We need to gather all columns that start with “X” that contain per-year values for each series (for example X1960..YR1960)
wdi %>%
filter(Country.Code != "") %>%
gather(Year, Value, starts_with("X"))
## Source: local data frame [12 x 6]
##
## ¬Series.Name Series.Code Country.Name Country.Code
## (chr) (chr) (chr) (chr)
## 1 Maternal mortality SH.STA.MMRT France FRA
## 2 Maternal mortality SH.STA.MMRT Spain ESP
## 3 Health expenditure SH.XPD.TOTL.ZS France FRA
## 4 Health expenditure SH.XPD.TOTL.ZS Spain ESP
## 5 Maternal mortality SH.STA.MMRT France FRA
## 6 Maternal mortality SH.STA.MMRT Spain ESP
## 7 Health expenditure SH.XPD.TOTL.ZS France FRA
## 8 Health expenditure SH.XPD.TOTL.ZS Spain ESP
## 9 Maternal mortality SH.STA.MMRT France FRA
## 10 Maternal mortality SH.STA.MMRT Spain ESP
## 11 Health expenditure SH.XPD.TOTL.ZS France FRA
## 12 Health expenditure SH.XPD.TOTL.ZS Spain ESP
## Variables not shown: Year (chr), Value (dbl)

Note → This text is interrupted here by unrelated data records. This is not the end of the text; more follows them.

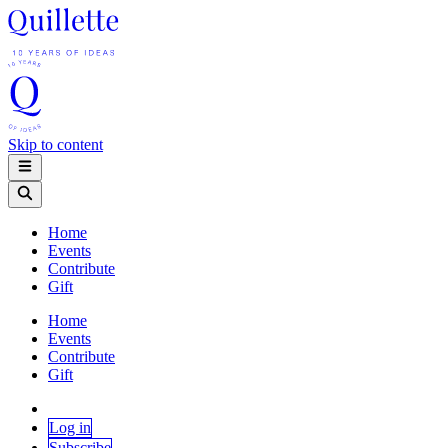
Skip to content
Home
Events
Contribute
Gift
Home
Events
Contribute
Gift
Log in
Subscribe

Now all values are in the Value column, so we need to spread them out to individual columns based on the Series.Code. We have to make sure that we only keep the columns that make the country-year observations unique. We use select() to keep Country.Code, Country.Name, Year, plus the two columns (Series.Code and Value) that will make up the key-value pair for the spread() function.
wdi %>%
filter(Country.Code != "") %>%
gather(Year, Value, starts_with("X")) %>%
select(Country.Code, Country.Name, Year, Series.Code, Value) %>%
spread(Series.Code, Value)
## Source: local data frame [6 x 5]
##
## Country.Code Country.Name Year SH.STA.MMRT SH.XPD.TOTL.ZS
## (chr) (chr) (chr) (dbl) (dbl)
## 1 ESP Spain X1995.YR1995 6 7.444592
## 2 ESP Spain X2000.YR2000 5 7.214756
## 3 ESP Spain X2005.YR2005 5 8.288271
## 4 FRA France X1995.YR1995 15 10.355906
## 5 FRA France X2000.YR2000 12 10.084833
## 6 FRA France X2005.YR2005 10 10.932626
It looks good, so we can rename the variables to something meaningful.
wdi %>%
filter(Country.Code != "") %>%
gather(Year, Value, starts_with("X")) %>%
select(Country.Code, Country.Name, Year, Series.Code, Value) %>%
spread(Series.Code, Value) %>%
rename(CountryName = Country.Name,
CountryCode = Country.Code,
MaternalMortality = SH.STA.MMRT,
HealthExpenditure = SH.XPD.TOTL.ZS)
## Source: local data frame [6 x 5]
##
## CountryCode CountryName Year MaternalMortality HealthExpenditure
## (chr) (chr) (chr) (dbl) (dbl)
## 1 ESP Spain X1995.YR1995 6 7.444592
## 2 ESP Spain X2000.YR2000 5 7.214756
## 3 ESP Spain X2005.YR2005 5 8.288271
## 4 FRA France X1995.YR1995 15 10.355906
## 5 FRA France X2000.YR2000 12 10.084833
## 6 FRA France X2005.YR2005 10 10.932626
Now we just need to extract the 4-digit year from the Year column. The Year column is formatted as X1995.YR1995 which means that the 4-digits for the year are in position 2,3,4, and 5. We can use the substring() function to take all the characters from position 2 to 5 and assign it back to the Year column.
Since this is the last step we might as well assign the results to a new variable.
wdi_long <- wdi %>%
filter(Country.Code != "") %>%
gather(Year, Value, starts_with("X")) %>%
select(Country.Code, Country.Name, Year, Series.Code, Value) %>%
spread(Series.Code, Value) %>%
rename(CountryName = Country.Name,
CountryCode = Country.Code,
MaternalMortality = SH.STA.MMRT,
HealthExpenditure = SH.XPD.TOTL.ZS) %>%
mutate(Year = as.numeric(substring(Year, 2, 5)))
wdi_long
## Source: local data frame [6 x 5]
##
## CountryCode CountryName Year MaternalMortality HealthExpenditure
## (chr) (chr) (dbl) (dbl) (dbl)
## 1 ESP Spain 1995 6 7.444592
## 2 ESP Spain 2000 5 7.214756
## 3 ESP Spain 2005 5 8.288271
## 4 FRA France 1995 15 10.355906
## 5 FRA France 2000 12 10.084833
## 6 FRA France 2005 10 10.932626
You can assign it back to wdi if you want, but we’re using a different name in case we make a mistake and have to start again. This way we would’ve have to reload the file all over again.